Officials in Michigan, Ohio, and Ontario are all gearing up for another summer of fighting the emerald ash borer. The Asian insect burrows into and kills ash trees. The economic and the environmental costs of the invasive beetle are adding up. The Great Lakes Radio Consortium’s Bill Poorman reports:

Transcript

Officials in Michigan, Ohio, and Ontario are all gearing up for another
summer of fighting the emerald ash borer. The Asian insect burrows
into and
kills ash trees. The economic and the environmental costs of the
invasive
beetle are adding up. The Great Lakes Radio Consortium’s Bill
Poorman
reports:


Researchers first identified the emerald ash borer just a couple of years
ago. The small, metallic-green beetle has killed millions of ash trees,
especially in southeast Michigan where thirteen counties are under
quarantine.
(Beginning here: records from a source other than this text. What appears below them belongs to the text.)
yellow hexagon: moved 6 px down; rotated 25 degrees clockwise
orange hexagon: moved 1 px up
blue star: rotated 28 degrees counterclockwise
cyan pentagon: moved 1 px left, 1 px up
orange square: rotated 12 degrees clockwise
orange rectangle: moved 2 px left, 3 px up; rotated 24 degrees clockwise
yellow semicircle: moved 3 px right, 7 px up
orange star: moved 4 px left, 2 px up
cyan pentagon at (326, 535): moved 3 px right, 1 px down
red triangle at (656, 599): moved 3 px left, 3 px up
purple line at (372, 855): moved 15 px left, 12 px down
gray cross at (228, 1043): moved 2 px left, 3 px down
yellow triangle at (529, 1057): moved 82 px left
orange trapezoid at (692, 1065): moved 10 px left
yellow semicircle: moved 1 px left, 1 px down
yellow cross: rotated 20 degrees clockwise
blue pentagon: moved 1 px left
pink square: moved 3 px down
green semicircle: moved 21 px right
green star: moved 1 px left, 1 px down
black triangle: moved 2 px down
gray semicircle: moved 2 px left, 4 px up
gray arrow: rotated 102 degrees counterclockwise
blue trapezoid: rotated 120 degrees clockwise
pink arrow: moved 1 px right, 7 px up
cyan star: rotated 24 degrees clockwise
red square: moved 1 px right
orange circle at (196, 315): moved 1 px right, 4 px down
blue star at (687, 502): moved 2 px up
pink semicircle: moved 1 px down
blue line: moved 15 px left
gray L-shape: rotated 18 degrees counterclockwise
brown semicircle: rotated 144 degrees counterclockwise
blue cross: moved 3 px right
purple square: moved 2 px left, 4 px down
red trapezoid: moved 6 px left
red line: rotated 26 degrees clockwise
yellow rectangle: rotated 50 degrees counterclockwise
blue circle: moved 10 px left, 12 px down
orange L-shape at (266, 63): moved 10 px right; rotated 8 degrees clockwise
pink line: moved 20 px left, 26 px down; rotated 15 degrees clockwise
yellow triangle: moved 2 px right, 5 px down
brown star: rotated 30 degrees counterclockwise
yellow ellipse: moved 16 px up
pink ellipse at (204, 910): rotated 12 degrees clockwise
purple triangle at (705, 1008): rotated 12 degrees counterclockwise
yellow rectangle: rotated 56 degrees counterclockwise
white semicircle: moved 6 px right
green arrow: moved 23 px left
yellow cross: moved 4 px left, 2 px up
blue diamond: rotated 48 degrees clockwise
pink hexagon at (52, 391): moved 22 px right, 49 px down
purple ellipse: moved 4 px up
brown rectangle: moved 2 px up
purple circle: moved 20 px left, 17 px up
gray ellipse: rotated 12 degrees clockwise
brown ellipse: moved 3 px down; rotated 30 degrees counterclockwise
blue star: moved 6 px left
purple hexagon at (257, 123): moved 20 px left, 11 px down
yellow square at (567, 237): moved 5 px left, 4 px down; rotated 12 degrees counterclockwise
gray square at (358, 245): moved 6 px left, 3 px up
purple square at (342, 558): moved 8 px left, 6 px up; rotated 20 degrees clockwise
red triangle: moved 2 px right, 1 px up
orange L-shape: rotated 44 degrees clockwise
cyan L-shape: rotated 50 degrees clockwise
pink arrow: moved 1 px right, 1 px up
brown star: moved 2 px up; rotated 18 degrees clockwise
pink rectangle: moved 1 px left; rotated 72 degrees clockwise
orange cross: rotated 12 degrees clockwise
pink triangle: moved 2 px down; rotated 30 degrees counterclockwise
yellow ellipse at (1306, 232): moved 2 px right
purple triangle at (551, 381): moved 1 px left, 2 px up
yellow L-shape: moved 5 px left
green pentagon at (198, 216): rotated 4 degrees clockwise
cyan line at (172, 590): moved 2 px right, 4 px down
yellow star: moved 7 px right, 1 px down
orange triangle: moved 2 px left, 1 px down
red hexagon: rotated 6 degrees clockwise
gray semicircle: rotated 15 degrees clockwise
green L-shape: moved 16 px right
Paul Bairley is the city forester for Ann Arbor, Michigan.
The
city is spending millions of dollars fighting the emerald ash borer. But
Bairley says, losing the trees has a significant environmental cost, as
well. Larger ash trees can provide enough oxygen for a family of four
for a
year, and other benefits.


“That same tree will provide the cooling value of about twenty
room-size air conditioners, BTU equivalents…and probably most importantly, air filtration
of pollutants. A car driven 11-thousand miles per year, that tree could
absorb effectively, recycle the exhaust from that automobile.”


Researchers think the emerald ash borer first arrived in the mid 90s
aboard
packing materials for goods shipped from Asian countries. For the
Great
Lakes Radio Consortium, I’m Bill Poorman.